Zamanla ilgili bütün atasözleri gündeme gelir yeniden.

Hepsini bilirsiniz zaten, bir işe yaramadığını bildiğiniz gibi.

Dahası onalar da bilirler.

Ama yine de güç verir bazı sözler, sözcükler, öyle düşünürler.

Bittiğine kendini inandırmak, ayrılığın gerçeğine katlanmak, sırtınızdaki

hançeri çıkartmak, Yüreğinizin unuttuğunuz yerleriyle yeniden karşılaşmak

kolay değildir elbet.

Kolay değildir bunlarla baş etmek, uğruna içinizi öldürmek.

Zaman alır.

Zaman alır sizden bunların yükünü

O boşluk dolar elbet, yaralar kabuk bağlar, sızılar diner, açılar dibe

çöker.

Hayatta sevinilecek şeyler yeniden fark edilir.

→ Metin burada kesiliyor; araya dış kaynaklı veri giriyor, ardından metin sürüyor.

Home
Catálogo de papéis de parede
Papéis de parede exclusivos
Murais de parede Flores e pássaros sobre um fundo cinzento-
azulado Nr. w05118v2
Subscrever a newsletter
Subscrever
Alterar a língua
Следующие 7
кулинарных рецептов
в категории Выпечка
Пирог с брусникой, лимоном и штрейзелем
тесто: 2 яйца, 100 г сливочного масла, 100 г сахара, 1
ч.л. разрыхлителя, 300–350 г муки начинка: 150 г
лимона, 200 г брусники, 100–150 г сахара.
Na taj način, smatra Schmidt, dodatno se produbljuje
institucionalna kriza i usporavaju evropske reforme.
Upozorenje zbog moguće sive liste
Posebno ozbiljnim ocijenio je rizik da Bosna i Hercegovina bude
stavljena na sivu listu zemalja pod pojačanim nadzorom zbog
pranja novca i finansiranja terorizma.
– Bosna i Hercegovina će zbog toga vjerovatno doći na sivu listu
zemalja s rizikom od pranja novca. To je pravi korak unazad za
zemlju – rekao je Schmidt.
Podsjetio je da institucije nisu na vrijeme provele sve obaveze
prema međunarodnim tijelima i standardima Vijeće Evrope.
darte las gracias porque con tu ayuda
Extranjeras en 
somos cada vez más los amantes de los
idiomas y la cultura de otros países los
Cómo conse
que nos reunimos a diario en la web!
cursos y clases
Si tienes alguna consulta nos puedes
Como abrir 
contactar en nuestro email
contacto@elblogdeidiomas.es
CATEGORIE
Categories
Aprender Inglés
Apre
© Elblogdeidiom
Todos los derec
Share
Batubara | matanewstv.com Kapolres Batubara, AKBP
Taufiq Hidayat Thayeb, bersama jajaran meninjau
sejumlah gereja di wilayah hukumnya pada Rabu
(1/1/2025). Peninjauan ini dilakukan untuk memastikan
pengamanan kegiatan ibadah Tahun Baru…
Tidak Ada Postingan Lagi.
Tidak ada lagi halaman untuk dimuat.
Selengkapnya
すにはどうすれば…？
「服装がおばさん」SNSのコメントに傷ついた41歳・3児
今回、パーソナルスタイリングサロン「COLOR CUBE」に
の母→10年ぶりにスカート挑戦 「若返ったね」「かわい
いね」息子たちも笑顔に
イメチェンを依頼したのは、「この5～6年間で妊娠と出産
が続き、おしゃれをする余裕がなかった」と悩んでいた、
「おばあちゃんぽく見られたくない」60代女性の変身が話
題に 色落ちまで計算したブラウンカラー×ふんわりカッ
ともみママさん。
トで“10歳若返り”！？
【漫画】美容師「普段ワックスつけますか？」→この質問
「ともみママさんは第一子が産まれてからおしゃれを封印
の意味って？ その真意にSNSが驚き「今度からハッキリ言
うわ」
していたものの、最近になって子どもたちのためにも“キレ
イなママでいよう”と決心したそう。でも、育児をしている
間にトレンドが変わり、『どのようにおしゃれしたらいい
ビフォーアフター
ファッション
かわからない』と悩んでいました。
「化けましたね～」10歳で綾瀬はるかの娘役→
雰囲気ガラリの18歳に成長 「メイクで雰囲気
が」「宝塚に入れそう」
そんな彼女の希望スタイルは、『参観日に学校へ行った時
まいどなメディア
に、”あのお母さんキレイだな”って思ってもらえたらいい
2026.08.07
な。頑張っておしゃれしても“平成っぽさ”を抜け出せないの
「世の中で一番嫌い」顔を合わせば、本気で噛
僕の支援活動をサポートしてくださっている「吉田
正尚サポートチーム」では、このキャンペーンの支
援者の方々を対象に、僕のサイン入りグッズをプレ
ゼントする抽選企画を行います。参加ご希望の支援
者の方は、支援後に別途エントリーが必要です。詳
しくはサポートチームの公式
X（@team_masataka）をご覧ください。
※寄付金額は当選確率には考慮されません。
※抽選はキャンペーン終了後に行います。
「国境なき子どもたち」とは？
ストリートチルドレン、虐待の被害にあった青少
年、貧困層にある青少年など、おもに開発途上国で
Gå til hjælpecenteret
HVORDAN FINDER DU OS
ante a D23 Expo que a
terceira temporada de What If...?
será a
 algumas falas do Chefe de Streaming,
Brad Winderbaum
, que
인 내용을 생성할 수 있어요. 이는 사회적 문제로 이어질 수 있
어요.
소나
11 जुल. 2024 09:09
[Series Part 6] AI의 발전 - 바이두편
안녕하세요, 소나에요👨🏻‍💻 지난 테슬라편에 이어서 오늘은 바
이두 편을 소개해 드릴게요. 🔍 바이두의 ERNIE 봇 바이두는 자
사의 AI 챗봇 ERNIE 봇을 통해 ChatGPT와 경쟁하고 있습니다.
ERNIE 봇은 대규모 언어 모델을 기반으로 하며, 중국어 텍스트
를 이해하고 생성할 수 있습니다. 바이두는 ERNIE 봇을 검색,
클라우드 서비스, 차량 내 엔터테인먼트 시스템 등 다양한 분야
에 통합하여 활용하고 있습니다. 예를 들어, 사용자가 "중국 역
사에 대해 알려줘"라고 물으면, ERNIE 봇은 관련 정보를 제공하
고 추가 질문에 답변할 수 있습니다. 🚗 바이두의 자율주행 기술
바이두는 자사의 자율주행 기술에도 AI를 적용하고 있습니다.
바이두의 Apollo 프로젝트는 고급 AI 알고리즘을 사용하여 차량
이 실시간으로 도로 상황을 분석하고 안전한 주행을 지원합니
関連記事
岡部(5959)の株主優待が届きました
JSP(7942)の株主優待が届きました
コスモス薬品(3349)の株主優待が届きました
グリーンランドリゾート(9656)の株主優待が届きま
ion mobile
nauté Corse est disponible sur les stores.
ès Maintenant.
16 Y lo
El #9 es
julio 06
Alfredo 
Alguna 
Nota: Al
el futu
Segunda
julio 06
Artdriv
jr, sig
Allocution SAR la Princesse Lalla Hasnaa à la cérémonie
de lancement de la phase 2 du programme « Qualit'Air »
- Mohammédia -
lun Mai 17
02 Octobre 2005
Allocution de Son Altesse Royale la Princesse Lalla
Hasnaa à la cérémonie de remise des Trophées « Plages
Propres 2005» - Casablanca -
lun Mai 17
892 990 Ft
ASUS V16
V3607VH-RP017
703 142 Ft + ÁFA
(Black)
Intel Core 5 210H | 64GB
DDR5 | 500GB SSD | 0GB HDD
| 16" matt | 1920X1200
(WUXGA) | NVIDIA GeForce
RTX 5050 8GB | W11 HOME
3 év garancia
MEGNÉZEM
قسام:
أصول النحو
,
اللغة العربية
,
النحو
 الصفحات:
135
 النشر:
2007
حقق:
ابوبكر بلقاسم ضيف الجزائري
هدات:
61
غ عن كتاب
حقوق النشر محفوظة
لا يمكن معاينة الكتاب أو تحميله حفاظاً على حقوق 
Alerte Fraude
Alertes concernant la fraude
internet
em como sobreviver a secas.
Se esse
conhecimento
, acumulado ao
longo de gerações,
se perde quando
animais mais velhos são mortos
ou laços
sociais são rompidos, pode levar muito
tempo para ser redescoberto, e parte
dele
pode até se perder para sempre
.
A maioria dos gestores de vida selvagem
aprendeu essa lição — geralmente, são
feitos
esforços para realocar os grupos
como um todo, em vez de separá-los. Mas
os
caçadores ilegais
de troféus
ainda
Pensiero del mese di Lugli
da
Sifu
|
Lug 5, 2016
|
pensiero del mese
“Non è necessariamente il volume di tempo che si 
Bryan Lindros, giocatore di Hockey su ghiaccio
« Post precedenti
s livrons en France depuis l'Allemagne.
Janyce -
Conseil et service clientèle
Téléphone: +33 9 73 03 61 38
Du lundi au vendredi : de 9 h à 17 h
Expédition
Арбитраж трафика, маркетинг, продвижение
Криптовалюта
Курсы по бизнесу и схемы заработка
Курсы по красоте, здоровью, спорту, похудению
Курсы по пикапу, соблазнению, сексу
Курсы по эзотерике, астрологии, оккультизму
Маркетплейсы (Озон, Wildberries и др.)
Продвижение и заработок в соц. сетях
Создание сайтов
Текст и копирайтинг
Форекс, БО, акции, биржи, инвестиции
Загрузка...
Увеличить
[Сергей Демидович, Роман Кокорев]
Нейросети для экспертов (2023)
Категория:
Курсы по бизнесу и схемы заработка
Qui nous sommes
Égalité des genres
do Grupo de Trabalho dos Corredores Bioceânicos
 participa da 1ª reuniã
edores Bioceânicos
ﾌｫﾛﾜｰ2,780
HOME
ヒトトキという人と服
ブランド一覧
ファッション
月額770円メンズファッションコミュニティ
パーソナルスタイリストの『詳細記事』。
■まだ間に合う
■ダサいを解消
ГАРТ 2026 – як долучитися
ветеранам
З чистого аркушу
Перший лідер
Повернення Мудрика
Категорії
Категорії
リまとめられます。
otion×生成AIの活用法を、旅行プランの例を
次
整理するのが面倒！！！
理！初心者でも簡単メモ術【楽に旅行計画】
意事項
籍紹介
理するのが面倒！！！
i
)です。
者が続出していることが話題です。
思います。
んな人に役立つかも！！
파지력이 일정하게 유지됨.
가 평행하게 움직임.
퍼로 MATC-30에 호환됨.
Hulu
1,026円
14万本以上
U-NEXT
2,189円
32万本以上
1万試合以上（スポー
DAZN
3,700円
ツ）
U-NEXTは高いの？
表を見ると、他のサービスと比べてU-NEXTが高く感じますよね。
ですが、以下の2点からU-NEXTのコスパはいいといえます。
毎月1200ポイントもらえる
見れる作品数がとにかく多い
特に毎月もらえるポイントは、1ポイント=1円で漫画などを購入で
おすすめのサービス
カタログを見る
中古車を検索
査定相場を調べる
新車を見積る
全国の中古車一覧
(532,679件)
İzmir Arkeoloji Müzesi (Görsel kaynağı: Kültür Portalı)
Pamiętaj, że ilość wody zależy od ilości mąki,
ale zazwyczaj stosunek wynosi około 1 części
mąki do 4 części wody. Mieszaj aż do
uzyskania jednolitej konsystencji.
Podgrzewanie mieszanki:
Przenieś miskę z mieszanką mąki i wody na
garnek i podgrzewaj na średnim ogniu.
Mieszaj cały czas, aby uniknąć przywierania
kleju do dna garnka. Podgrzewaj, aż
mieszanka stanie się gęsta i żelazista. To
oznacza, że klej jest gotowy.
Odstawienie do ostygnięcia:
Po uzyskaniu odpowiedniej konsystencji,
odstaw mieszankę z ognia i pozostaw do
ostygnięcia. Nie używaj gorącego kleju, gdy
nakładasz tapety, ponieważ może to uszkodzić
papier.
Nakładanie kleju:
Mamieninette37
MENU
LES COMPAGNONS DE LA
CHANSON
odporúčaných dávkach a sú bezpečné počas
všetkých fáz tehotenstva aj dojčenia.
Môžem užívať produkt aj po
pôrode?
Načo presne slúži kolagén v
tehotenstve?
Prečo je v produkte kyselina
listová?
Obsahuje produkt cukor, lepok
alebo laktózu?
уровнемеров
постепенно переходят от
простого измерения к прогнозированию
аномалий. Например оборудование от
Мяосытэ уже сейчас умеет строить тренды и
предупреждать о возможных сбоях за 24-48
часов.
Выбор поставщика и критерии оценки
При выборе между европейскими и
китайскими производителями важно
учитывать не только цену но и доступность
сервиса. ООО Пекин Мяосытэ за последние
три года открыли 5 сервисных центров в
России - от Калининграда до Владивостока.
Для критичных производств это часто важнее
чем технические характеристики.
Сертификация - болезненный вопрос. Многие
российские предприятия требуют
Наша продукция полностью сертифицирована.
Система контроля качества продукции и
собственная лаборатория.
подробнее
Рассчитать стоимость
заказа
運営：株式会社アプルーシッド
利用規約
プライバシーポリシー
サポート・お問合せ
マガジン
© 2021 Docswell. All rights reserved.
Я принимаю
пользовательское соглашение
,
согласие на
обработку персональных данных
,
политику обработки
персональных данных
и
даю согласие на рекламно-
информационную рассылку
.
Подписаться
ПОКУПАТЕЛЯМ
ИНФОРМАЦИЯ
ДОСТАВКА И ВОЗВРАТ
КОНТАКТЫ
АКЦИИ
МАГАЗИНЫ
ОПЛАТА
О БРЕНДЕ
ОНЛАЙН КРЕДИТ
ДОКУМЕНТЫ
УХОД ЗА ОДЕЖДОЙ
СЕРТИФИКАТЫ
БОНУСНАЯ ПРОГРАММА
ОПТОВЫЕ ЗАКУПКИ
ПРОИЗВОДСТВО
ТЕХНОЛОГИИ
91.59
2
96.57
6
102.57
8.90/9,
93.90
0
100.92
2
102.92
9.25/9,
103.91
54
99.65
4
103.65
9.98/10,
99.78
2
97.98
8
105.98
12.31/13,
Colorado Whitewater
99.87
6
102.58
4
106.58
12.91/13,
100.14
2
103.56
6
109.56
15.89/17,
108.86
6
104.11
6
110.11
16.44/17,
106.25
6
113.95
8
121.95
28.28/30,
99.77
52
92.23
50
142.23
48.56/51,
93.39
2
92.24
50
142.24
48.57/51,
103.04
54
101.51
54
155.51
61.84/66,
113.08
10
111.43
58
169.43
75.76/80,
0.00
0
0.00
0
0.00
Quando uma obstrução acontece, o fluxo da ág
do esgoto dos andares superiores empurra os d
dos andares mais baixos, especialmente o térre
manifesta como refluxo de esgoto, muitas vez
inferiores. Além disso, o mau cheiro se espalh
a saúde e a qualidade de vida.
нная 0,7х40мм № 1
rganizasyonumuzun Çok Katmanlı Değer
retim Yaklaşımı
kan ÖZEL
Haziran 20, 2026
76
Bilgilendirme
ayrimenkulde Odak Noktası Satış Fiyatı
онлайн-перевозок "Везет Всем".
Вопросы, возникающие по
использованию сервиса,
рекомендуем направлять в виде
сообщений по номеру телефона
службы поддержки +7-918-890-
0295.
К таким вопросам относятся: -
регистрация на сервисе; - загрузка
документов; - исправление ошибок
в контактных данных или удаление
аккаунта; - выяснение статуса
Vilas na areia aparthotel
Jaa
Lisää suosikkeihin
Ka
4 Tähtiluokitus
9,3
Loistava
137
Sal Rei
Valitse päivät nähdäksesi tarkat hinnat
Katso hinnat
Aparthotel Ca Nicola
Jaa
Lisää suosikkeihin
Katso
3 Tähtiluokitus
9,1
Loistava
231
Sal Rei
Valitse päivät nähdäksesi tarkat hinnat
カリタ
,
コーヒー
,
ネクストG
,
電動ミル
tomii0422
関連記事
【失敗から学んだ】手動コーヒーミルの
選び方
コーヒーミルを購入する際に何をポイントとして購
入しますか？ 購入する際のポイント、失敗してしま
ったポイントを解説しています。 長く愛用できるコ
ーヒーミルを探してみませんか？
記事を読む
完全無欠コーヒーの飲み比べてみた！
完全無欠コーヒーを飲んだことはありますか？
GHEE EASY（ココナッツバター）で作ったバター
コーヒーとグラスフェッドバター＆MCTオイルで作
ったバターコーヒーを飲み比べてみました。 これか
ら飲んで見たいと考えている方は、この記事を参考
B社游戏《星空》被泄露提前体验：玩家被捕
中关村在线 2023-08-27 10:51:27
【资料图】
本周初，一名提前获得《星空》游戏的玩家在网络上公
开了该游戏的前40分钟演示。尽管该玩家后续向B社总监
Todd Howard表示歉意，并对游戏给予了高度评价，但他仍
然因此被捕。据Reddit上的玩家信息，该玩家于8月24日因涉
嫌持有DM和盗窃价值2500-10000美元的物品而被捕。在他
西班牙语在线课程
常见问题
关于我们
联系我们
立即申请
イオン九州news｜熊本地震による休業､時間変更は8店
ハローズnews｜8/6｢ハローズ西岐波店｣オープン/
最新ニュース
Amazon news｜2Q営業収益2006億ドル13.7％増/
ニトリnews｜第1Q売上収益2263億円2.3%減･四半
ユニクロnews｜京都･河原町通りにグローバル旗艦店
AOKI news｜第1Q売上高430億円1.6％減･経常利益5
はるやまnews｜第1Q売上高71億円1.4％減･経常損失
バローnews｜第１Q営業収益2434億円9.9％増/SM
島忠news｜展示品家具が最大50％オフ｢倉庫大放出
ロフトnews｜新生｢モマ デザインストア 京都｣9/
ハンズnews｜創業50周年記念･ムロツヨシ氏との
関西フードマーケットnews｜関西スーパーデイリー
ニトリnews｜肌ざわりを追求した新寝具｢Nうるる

Bir yerlerden bulunup yeni mutluluklar edinilir.

O boşluk doldu sanırsınız

Oysa o boşluğu dolduran eksilmenizdir.

 

Gün gelir bir gün

Başka bir mevsim, başka bir takvim, başka bir ilişkide

O eski ağrı

Ansızın geri teper.

Dilerim geri teper.

Yoksa gerçekten bitmissinizdir.

 

Zamanla yerleşir yaşadıkların, yeniden konumlanır, çoğalır anlamları, önemi

kavranır.

Bir zamanlar anlamadan yaşadığın şey, çok sonra değerini kazanır.

Yokluğu derin ve sürekli bir sızı halini alır.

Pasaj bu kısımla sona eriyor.